“… man's sense of space is closely related to his sense of self, which is an intimate transaction with his environment”
-Edward T. Hall, The Hidden Dimension, 1966
'Choice architects’ are professionals that have nothing to do with architecture as we traditionally know it. Nevertheless their work is of interest for architecture because it confirms that with interdisciplinary collaboration it is possible to design behavioural outcomes and to suggest how people may act. Studying this new field incites to resume the discussion of the role of space in human behaviour—a topic that was suddenly abandoned in the field of architecture with the rise of semiotics and capitalist Postmodernism during the eighties.
In 2008 Richard Thaler and Cass Sunstein coined the term ‘choice architecture’ as part of the field of behavioural economics, a young but influential discipline that combines psychology and economy to study how people make choices based mostly on empirical research. As explained by Johnson et al. in their article ‘Beyond nudge’ for behavioural sciences a ‘choice architect’ is the professional that creates an environment where many features—noticed and unnoticed—can influence people’s decisions. The job of a choice architect is then to design sceneries that affect or nudge choices, which according to Thaler’s and Sustein’s research is to alter "people’s behaviour in a predictable way without forbidding any options."
One of the best-known examples of nudging is the default option designed to preserve the status quo by avoiding an active decision, usually applied in consumer savings, organ donation or health decisions. Nudge theory today is silently operating in the economic and public policy domains of the UK and the US, affecting our everyday lives in a very subtle, but powerful, way. As nudge, architecture also unconsciously affects our behaviour. According to Johnson et. al., for choice architects ‘there is no neutral architecture’, no naive environment. But do architects actively consider the environment they design as not neutral? Can ‘traditional’ architects consciously influence how people act within the spaces they design?
Predicting and defining social behaviour has been a long-term, unfulfilled desire for architects, and was thoroughly explored during the 20th Century. The terms ‘architectural determinism’ and ‘social engineering’ were commonly used to describe Modern architecture’s intention to define social patterns without understanding their users, and was then reborn in the field of social sciences as ‘environmental behavioural studies’ during the 1960s.

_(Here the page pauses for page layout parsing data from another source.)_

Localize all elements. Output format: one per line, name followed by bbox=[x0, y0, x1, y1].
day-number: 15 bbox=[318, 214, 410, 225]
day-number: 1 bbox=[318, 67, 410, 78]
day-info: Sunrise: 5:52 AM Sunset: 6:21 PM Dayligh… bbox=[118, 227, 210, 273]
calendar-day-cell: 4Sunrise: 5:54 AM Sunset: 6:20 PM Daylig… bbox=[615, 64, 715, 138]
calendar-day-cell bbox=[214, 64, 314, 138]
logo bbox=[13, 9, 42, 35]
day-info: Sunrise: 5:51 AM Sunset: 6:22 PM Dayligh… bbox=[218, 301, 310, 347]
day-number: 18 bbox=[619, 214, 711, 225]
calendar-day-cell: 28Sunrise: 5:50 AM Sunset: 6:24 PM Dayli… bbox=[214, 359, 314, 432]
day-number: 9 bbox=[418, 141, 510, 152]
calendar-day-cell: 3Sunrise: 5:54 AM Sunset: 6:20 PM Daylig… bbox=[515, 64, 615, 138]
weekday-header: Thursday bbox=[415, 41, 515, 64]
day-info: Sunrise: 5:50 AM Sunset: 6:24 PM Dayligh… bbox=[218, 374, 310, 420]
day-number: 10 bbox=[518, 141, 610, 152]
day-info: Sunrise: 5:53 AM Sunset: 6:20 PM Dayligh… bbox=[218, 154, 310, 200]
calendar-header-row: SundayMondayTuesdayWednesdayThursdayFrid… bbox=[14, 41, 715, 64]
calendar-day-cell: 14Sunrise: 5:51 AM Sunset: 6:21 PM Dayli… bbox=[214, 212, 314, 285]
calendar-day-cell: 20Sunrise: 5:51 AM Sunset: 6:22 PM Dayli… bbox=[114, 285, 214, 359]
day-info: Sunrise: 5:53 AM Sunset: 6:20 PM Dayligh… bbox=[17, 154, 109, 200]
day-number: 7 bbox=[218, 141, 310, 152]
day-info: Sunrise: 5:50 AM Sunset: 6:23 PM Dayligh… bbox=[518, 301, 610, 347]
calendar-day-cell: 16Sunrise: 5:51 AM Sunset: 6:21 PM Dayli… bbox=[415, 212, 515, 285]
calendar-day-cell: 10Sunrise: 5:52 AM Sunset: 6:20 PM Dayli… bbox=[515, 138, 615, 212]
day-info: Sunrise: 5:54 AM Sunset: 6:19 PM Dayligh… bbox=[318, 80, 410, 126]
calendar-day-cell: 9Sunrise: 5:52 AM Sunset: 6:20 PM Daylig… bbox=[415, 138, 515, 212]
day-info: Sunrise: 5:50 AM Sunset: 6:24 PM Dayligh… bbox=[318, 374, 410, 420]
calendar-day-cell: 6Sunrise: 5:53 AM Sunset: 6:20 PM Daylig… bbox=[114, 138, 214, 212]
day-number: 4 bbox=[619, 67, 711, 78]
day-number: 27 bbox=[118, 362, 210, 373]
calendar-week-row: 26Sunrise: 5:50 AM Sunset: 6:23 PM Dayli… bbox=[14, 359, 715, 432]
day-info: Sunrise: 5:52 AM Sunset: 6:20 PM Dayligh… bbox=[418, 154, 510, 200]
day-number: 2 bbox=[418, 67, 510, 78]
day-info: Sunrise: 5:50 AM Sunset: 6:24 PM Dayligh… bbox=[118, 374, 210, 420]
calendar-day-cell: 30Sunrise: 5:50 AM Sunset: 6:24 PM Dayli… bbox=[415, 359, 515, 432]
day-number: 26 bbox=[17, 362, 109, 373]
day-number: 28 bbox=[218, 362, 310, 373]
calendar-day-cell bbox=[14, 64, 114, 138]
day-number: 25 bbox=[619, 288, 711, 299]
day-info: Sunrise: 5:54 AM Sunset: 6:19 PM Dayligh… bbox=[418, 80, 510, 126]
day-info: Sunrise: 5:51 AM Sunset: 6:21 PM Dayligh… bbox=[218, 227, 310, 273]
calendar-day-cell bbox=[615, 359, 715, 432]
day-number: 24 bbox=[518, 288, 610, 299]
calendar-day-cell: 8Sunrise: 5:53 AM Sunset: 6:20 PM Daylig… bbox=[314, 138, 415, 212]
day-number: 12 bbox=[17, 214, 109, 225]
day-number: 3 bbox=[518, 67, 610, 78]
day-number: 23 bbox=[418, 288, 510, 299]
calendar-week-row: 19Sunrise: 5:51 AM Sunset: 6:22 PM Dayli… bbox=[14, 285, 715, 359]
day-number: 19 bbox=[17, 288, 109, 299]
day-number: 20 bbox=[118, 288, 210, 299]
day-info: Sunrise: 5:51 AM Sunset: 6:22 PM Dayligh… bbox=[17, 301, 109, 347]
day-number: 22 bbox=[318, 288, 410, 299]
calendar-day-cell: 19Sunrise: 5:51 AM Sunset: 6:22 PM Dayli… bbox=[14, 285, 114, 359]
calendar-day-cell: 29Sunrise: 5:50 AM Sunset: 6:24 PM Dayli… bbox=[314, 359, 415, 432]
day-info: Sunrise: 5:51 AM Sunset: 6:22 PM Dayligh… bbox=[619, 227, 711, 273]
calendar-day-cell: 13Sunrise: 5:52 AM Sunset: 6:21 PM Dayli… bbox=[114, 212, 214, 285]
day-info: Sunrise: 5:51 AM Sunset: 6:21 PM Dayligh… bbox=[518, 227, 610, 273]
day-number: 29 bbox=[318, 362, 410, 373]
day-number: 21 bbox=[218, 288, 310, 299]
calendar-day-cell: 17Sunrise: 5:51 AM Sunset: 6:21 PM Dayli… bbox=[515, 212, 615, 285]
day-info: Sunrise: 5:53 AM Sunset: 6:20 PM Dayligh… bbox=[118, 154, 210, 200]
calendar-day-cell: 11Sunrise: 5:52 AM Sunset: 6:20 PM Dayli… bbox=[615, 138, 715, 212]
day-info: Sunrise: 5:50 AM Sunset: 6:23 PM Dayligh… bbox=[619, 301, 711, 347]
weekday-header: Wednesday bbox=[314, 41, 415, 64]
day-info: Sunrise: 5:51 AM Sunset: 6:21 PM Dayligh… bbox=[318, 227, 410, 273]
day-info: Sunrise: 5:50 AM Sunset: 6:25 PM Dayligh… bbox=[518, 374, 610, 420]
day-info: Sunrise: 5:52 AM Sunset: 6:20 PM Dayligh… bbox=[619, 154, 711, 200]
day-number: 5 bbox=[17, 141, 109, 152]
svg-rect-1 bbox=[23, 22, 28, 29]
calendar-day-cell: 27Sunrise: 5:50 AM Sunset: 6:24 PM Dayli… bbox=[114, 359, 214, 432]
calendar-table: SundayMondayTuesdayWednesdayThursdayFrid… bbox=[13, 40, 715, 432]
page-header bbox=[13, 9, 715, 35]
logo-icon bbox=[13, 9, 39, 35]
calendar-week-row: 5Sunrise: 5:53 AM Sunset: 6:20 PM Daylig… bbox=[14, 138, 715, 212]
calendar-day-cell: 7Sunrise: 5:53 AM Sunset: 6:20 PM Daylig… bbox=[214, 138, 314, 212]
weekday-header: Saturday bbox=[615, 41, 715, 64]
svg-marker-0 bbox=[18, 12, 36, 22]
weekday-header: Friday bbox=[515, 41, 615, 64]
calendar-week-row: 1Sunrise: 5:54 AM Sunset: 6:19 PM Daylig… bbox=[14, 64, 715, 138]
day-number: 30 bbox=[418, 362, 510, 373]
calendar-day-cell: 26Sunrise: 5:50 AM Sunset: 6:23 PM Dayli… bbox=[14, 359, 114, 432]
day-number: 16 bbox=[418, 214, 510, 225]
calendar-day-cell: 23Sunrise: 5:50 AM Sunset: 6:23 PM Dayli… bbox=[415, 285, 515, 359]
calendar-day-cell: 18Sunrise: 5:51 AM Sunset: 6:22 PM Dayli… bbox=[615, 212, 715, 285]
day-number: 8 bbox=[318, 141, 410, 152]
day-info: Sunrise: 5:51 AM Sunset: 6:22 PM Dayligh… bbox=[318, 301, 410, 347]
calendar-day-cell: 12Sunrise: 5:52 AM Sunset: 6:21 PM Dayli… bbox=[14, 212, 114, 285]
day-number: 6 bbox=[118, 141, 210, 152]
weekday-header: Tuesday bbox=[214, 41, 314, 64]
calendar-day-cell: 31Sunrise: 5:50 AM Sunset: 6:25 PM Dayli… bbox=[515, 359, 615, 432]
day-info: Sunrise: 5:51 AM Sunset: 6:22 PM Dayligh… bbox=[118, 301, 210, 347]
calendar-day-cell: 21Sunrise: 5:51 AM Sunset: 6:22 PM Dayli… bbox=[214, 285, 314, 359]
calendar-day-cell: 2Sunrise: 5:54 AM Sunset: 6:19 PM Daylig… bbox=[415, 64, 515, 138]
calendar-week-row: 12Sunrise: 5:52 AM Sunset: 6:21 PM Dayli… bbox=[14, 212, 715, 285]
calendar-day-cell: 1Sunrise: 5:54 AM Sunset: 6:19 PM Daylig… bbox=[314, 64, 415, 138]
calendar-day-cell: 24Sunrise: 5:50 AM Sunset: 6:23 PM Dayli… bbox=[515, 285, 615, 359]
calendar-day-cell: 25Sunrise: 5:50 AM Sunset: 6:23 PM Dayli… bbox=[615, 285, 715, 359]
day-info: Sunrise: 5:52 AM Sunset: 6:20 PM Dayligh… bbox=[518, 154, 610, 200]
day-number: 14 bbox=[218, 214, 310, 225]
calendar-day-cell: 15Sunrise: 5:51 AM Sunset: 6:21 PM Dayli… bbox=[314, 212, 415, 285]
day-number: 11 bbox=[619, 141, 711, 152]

The first published attempt to address these questions was made by Edward T Hall, a North American anthropologist who studied how space unconsciously affects behaviour and the way we speak. Hall states that we communicate with our bodies and with the way we move through space, and that our actions are constantly affected by the built environment. In his book ‘The Silent Language’ Hall argued that we react to architecture in everyday experiences, but we only become aware of it when our quotidian environment changes—usually by travelling abroad.
To analyse the patterns behind human interaction in space, Hall started by measuring American subjects in conversation. He defined four social distances or ‘space bubbles’ related to the type of social interaction and the distance between the bodies: intimate, personal, social and public. With his findings, Hall founded the field of ‘proxemics’, which seeks a better understanding of human behaviour in relation to the environment by combining social sciences and spatial awareness. From Hall’s point of view, if every culture has its own language, every culture has its own use of space.

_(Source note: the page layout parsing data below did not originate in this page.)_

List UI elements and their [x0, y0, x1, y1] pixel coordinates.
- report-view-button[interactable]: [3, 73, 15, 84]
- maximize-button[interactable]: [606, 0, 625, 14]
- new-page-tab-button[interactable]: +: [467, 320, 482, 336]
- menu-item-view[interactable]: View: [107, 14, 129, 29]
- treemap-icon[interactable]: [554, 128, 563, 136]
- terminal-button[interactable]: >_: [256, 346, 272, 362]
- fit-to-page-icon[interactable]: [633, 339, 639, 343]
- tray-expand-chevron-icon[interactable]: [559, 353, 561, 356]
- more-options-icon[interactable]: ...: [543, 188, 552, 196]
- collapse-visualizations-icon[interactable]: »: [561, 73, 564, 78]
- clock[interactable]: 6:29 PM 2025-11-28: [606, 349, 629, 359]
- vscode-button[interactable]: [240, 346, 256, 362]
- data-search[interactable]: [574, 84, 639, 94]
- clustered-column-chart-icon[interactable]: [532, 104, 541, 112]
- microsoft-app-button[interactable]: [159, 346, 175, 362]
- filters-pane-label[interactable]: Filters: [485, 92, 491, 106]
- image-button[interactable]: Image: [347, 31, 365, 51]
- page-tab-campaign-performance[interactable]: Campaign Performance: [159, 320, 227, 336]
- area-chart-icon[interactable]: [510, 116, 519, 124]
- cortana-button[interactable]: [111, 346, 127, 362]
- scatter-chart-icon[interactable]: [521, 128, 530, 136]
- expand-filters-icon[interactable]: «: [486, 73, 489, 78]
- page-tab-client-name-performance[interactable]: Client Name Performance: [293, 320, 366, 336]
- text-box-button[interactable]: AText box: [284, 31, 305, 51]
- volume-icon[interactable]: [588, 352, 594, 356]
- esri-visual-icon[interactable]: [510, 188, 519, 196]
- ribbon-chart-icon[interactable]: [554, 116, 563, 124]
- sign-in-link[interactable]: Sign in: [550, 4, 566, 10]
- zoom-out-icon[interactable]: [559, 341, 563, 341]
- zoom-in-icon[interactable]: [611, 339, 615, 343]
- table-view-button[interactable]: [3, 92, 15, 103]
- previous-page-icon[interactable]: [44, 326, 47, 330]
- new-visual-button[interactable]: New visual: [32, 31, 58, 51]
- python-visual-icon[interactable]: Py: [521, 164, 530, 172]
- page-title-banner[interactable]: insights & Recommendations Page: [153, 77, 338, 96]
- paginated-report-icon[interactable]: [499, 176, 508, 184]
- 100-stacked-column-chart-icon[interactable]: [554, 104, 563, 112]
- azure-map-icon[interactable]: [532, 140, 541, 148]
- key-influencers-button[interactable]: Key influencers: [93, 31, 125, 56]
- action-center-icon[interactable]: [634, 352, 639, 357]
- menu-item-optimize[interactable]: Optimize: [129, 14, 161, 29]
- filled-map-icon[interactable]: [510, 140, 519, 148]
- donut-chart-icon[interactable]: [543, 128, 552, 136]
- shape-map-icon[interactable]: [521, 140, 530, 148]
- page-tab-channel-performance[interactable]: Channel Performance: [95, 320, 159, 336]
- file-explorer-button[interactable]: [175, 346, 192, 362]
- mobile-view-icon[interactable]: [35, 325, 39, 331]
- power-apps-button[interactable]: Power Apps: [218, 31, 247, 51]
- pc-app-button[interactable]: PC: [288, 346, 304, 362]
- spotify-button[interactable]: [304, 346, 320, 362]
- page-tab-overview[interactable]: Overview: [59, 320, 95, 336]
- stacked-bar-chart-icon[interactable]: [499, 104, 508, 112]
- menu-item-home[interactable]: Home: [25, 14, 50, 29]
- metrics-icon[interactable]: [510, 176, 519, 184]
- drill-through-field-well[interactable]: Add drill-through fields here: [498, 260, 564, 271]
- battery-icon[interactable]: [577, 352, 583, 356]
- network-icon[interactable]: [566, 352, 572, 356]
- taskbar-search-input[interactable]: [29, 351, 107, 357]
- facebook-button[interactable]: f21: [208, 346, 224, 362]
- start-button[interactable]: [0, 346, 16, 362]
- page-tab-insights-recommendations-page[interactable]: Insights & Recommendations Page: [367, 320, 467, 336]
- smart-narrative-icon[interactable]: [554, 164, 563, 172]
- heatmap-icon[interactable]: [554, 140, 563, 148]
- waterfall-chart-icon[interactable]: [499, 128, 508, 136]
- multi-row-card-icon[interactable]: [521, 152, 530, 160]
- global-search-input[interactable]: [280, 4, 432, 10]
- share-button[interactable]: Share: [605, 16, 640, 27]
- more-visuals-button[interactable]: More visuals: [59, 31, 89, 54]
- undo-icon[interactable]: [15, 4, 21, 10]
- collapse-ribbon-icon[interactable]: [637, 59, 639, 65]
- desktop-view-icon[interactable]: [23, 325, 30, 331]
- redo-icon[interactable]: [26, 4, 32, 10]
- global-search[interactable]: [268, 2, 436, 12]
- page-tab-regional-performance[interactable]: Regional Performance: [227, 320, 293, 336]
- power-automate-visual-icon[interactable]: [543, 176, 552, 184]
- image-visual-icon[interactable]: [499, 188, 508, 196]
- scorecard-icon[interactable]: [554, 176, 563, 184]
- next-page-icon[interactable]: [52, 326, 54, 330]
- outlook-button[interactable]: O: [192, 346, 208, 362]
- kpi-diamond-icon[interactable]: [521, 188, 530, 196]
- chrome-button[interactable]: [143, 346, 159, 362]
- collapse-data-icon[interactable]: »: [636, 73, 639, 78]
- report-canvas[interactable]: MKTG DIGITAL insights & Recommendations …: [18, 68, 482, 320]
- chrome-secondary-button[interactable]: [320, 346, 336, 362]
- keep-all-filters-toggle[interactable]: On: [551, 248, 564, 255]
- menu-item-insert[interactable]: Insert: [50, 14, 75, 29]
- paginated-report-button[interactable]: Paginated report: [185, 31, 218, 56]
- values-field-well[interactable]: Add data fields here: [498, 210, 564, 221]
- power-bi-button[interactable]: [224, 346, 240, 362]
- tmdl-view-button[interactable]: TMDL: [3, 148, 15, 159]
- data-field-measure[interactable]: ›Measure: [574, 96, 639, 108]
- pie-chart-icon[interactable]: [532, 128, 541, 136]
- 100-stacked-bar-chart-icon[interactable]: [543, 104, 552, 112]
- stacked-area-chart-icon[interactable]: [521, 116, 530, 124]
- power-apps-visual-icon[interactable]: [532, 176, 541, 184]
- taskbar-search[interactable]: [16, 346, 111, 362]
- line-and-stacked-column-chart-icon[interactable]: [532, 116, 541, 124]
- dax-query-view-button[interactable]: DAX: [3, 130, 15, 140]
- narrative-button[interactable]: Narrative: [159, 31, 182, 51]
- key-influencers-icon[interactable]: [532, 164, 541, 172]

In the book ‘The Hidden Dimension’ Hall observes that we live surrounded by space cues that we learned in childhood, mimicking our relatives as a silent part of our culture. These cues release unconscious responses that have meaning only in their contexts, creating a ‘spatial accent’. As nudge theory, space cues remain uncovered for most people until they learn to be aware of the politics behind choice design and space. In his writings, Hall called architects to use their power to plan communities by understanding the space cues that lie in every culture. For him—in contemporary behavioural economics terms—architects can produce a ‘spatial nudge’.

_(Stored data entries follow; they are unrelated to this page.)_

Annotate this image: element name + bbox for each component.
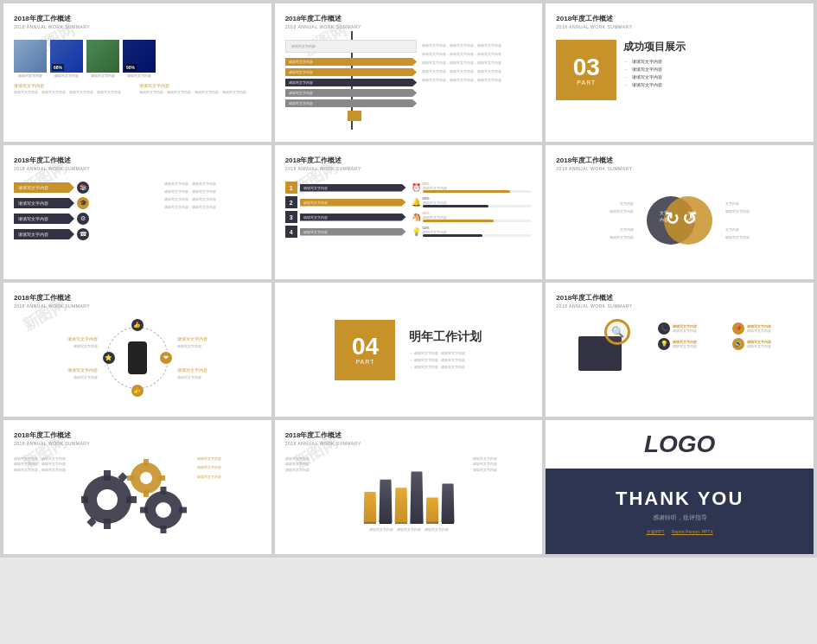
slide-5: 新图网 2018年度工作概述 2018 ANNUAL WORK SUMMARY … <box>275 145 543 279</box>
ty-logo: LOGO <box>644 430 715 458</box>
slide-11: 新图网 2018年度工作概述 2018 ANNUAL WORK SUMMARY … <box>275 420 543 554</box>
part-badge-3: 03 PART <box>556 40 616 100</box>
slide-4-title: 2018年度工作概述 <box>14 156 261 165</box>
slide-10-title: 2018年度工作概述 <box>14 430 261 440</box>
svg-rect-12 <box>126 496 137 503</box>
slide-1-title: 2018年度工作概述 <box>14 14 261 23</box>
svg-text:文字: 文字 <box>687 210 696 215</box>
ty-bottom-area: THANK YOU 感谢聆听，批评指导 文案/PPT Report Person… <box>546 469 814 554</box>
slide-6-subtitle: 2018 ANNUAL WORK SUMMARY <box>556 166 803 171</box>
svg-rect-20 <box>158 475 165 481</box>
icon-2: 📌 <box>732 322 744 335</box>
slide-4-subtitle: 2018 ANNUAL WORK SUMMARY <box>14 166 261 171</box>
svg-text:⚙: ⚙ <box>161 509 165 514</box>
slide-1-images: 请填写文字内容 68% 请填写文字内容 请填写文字内容 90% 请填写文字内容 <box>14 40 261 78</box>
part-text-8: PART <box>355 359 374 365</box>
img-3-label: 请填写文字内容 <box>86 73 119 78</box>
slide-9-icon-grid: 📞 请填写文字内容 请填写文字内容 📌 请填写文字内容 请填写文字内容 <box>658 322 803 350</box>
desc-1-title: 请填写文字内容 <box>14 83 136 88</box>
slide-8-bullet-3: → 请填写文字内容 请填写文字内容 <box>409 364 482 371</box>
slide-6: 2018年度工作概述 2018 ANNUAL WORK SUMMARY 文字内容… <box>546 145 814 279</box>
slide-8-bullet-2: → 请填写文字内容 请填写文字内容 <box>409 357 482 364</box>
slide-2-subtitle: 2018 ANNUAL WORK SUMMARY <box>285 24 533 29</box>
img-1-label: 请填写文字内容 <box>14 73 47 78</box>
svg-text:⚙: ⚙ <box>144 477 148 482</box>
svg-rect-13 <box>81 496 88 503</box>
slide-10-subtitle: 2018 ANNUAL WORK SUMMARY <box>14 441 261 446</box>
bullet-1: → 请填写文字内容 <box>623 58 686 66</box>
img-2-label: 请填写文字内容 <box>50 73 83 78</box>
slide-6-title: 2018年度工作概述 <box>556 156 803 165</box>
icon-3: 💡 <box>658 338 670 350</box>
svg-rect-10 <box>104 470 111 481</box>
slides-grid: 新图网 2018年度工作概述 2018 ANNUAL WORK SUMMARY … <box>0 0 817 558</box>
slide-1-descs: 请填写文字内容 请填写文字内容，请填写文字内容，请填写文字内容，请填写文字内容 … <box>14 83 261 94</box>
slide-7-subtitle: 2018 ANNUAL WORK SUMMARY <box>14 303 261 309</box>
svg-rect-25 <box>160 526 166 533</box>
slide-3: 2018年度工作概述 2018 ANNUAL WORK SUMMARY 03 P… <box>546 3 814 142</box>
slide-11-title: 2018年度工作概述 <box>285 430 533 440</box>
bullet-2: → 请填写文字内容 <box>623 66 686 73</box>
slide-1-subtitle: 2018 ANNUAL WORK SUMMARY <box>14 24 261 29</box>
svg-rect-19 <box>144 490 149 497</box>
ty-link-2[interactable]: Report Person: PPTX <box>672 529 713 534</box>
slide-3-content: 03 PART 成功项目展示 → 请填写文字内容 → 请填写文字内容 → 请填写… <box>556 40 803 100</box>
slide-3-subtitle: 2018 ANNUAL WORK SUMMARY <box>556 24 803 29</box>
slide-9: 2018年度工作概述 2018 ANNUAL WORK SUMMARY 🔍 📞 <box>546 283 814 417</box>
ty-main-text: THANK YOU <box>616 488 744 510</box>
slide-7: 新图网 2018年度工作概述 2018 ANNUAL WORK SUMMARY … <box>3 283 271 417</box>
svg-rect-21 <box>127 475 134 481</box>
slide-5-title: 2018年度工作概述 <box>285 156 533 165</box>
part-text-3: PART <box>577 80 596 86</box>
gears-svg: ⚙ ⚙ ⚙ <box>81 456 194 534</box>
desc-1-text: 请填写文字内容，请填写文字内容，请填写文字内容，请填写文字内容 <box>14 90 136 94</box>
slide-5-subtitle: 2018 ANNUAL WORK SUMMARY <box>285 166 533 171</box>
slide-11-subtitle: 2018 ANNUAL WORK SUMMARY <box>285 441 533 446</box>
svg-rect-18 <box>144 459 149 466</box>
icon-item-1: 📞 请填写文字内容 请填写文字内容 <box>658 322 729 335</box>
svg-rect-24 <box>160 487 166 494</box>
slide-1: 新图网 2018年度工作概述 2018 ANNUAL WORK SUMMARY … <box>3 3 271 142</box>
bullet-list-3: → 请填写文字内容 → 请填写文字内容 → 请填写文字内容 → 请填写文字内容 <box>623 58 686 89</box>
desc-2-title: 请填写文字内容 <box>139 83 261 88</box>
project-title: 成功项目展示 <box>623 40 686 54</box>
slide-2-title: 2018年度工作概述 <box>285 14 533 23</box>
svg-rect-27 <box>140 507 148 513</box>
icon-1: 📞 <box>658 322 670 335</box>
ty-links-area: 文案/PPT Report Person: PPTX <box>647 529 713 534</box>
slide-3-right: 成功项目展示 → 请填写文字内容 → 请填写文字内容 → 请填写文字内容 → 请… <box>623 40 686 89</box>
slide-9-subtitle: 2018 ANNUAL WORK SUMMARY <box>556 303 803 309</box>
svg-text:⚙: ⚙ <box>105 498 110 504</box>
icon-item-3: 💡 请填写文字内容 请填写文字内容 <box>658 338 729 350</box>
slide-8-right: 明年工作计划 → 请填写文字内容 请填写文字内容 → 请填写文字内容 请填写文字… <box>409 329 482 371</box>
slide-thankyou: LOGO THANK YOU 感谢聆听，批评指导 文案/PPT Report P… <box>546 420 814 554</box>
img-percent: 68% <box>50 40 83 73</box>
circle-arrows-svg: ↻ ↺ 文字 内容 文字 内容 <box>641 182 718 259</box>
svg-text:内容: 内容 <box>687 217 696 222</box>
icon-item-2: 📌 请填写文字内容 请填写文字内容 <box>732 322 803 335</box>
slide-4: 新图网 2018年度工作概述 2018 ANNUAL WORK SUMMARY … <box>3 145 271 279</box>
part-number-3: 03 <box>573 55 600 80</box>
svg-text:文字: 文字 <box>660 210 668 215</box>
slide-10: 新图网 2018年度工作概述 2018 ANNUAL WORK SUMMARY … <box>3 420 271 554</box>
bullet-4: → 请填写文字内容 <box>623 81 686 89</box>
slide-8: 04 PART 明年工作计划 → 请填写文字内容 请填写文字内容 → 请填写文字… <box>275 283 543 417</box>
svg-rect-26 <box>179 507 187 513</box>
part-badge-8: 04 PART <box>335 320 395 380</box>
slide-7-title: 2018年度工作概述 <box>14 293 261 303</box>
icon-item-4: 🔊 请填写文字内容 请填写文字内容 <box>732 338 803 350</box>
ty-logo-area: LOGO <box>546 420 814 469</box>
svg-text:内容: 内容 <box>660 217 668 222</box>
icon-4: 🔊 <box>732 338 744 350</box>
ty-link-1[interactable]: 文案/PPT <box>647 529 665 534</box>
slide-8-section-title: 明年工作计划 <box>409 329 482 345</box>
bullet-3: → 请填写文字内容 <box>623 73 686 81</box>
slide-2: 新图网 2018年度工作概述 2018 ANNUAL WORK SUMMARY … <box>275 3 543 142</box>
img-4-label: 请填写文字内容 <box>123 73 156 78</box>
desc-2-text: 请填写文字内容，请填写文字内容，请填写文字内容，请填写文字内容 <box>139 90 261 94</box>
ty-sub-text: 感谢聆听，批评指导 <box>653 513 707 522</box>
percent-badge-2: 90% <box>124 64 137 71</box>
part-number-8: 04 <box>352 335 379 359</box>
img-globe <box>86 40 119 73</box>
percent-badge-1: 68% <box>52 64 64 71</box>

Dan Lockton in his article ‘Architecture, Urbanism, Design and Behaviour’ states that in Modern architectural discourse it is common to find architects declaring that their designs can define people’s lives. From Hall’s perspective, this process is not straightforward. Architecture does not determine behaviour, but it does have the power to trigger conduct. Alexi Marmot in her article ‘Architectural Determinism’ maintains that despite a broad behavioural literature from the social sciences, today there is limited knowledge about the behavioural outcomes of architecture. Other authors like Maurice Broady sustain that architects lack the intellectual discipline in social theory to achieve their social purposes. Broady stated in his article ‘Social Theory in Architectural Design’ that there is a need for rigorous teaching of social sciences in architecture schools in order to avoid ‘architecture determinism’ and to make students understand the space cues related to human behaviour creating knowledge-based designs.
After two decades of popularity, in the 1980s Hall’s theories and environmental studies vanished from architectural discussion, but today the potential of nudging using space cues and the development of choice architecture is an opportunity to restart this debate. Thaler and Sunstein in their article ‘Choice Architecture’ state that many buildings show the ‘failure of architecture to accommodate basic principles of human psychology’. With this observation they present a problem, but also an opportunity. A spatial nudge theory made through an interdisciplinary collaboration between architects, economists and social scientists is a possibility for the discipline to expand towards behavioural sciences and to regain relevance in the public domain, producing knowledge for design that actively improves people’s lives.